Scientists believe that the drug could be stockpiled and used in the event of a human outbreak. There have been 150,000 measles related deaths each year since 2007. In European nations where the disease was once thought to be limited, the highly infectious disease has reemerged due to a lack of vaccine coverage as parents choose to not vaccinate their children.

Dr. Richard Plemper of Georgia State University said that the drug could be used to treat patients who had been in contact with someone infected with measles but hasn’t started showing symptoms yet.

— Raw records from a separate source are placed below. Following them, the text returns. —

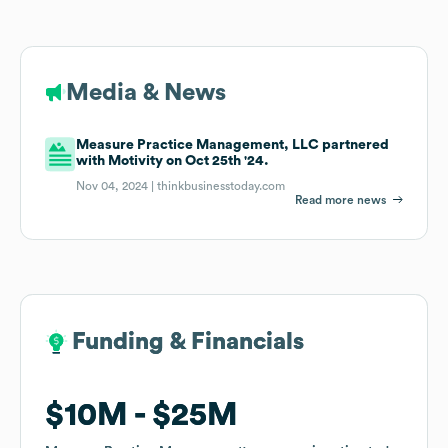
Media & News
Measure Practice Management, LLC partnered
with Motivity on Oct 25th '24.
Nov 04, 2024 |
thinkbusinesstoday.com
Read more news
Funding & Financials
Funding & Financials
$10M
$10M
$25M
$25M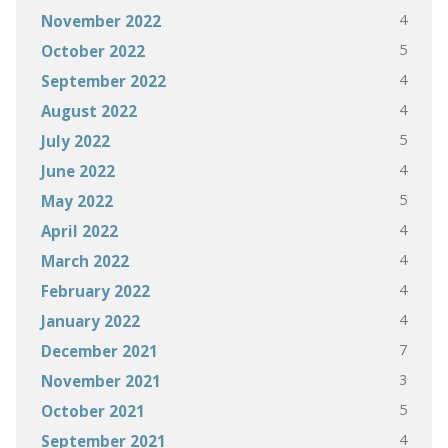
4
November 2022
5
October 2022
4
September 2022
4
August 2022
5
July 2022
4
June 2022
5
May 2022
4
April 2022
4
March 2022
4
February 2022
4
January 2022
7
December 2021
3
November 2021
5
October 2021
4
September 2021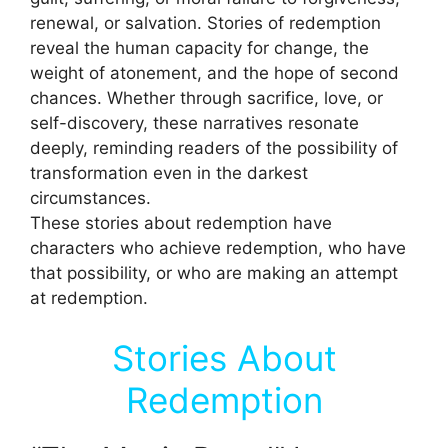
renewal, or salvation. Stories of redemption
reveal the human capacity for change, the
weight of atonement, and the hope of second
chances. Whether through sacrifice, love, or
self-discovery, these narratives resonate
deeply, reminding readers of the possibility of
transformation even in the darkest
circumstances.
These stories about redemption have
characters who achieve redemption, who have
that possibility, or who are making an attempt
at redemption.
Stories About
Redemption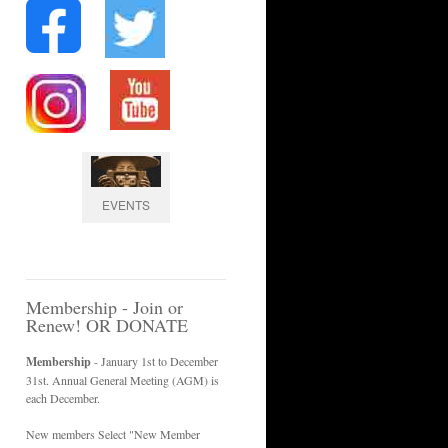
EVENTS
Membership - Join or
Renew! OR DONATE
Membership
- January 1st to December
31st. Annual General Meeting (AGM) is
each December.
New members Select "New Member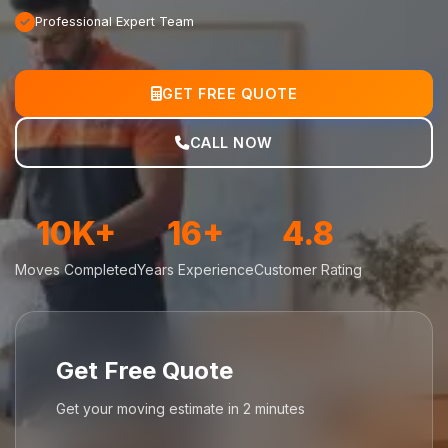
Professional Expert Team
GET FREE QUOTE
CALL NOW
10K+
16+
4.8
Moves Completed
Years Experience
Customer Rating
Get Free Quote
Get your moving estimate in 2 minutes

“The emergence of strong antiviral immunity in treated animals is particularly encouraging, since it suggests that the drug may not only save an infected individual from disease but contribute to closing measles immunity gaps in a population,” Dr. Plemper said.

The researchers stated that the drug is not meant to be used as a replacement for a vaccination, and that vaccination for the disease would still be necessary. Instead, the researchers said that the drug is just another tool for humans to use against outbreaks of the disease.

While the study’s findings are positive, more research is needed before the drug can be tested for human use.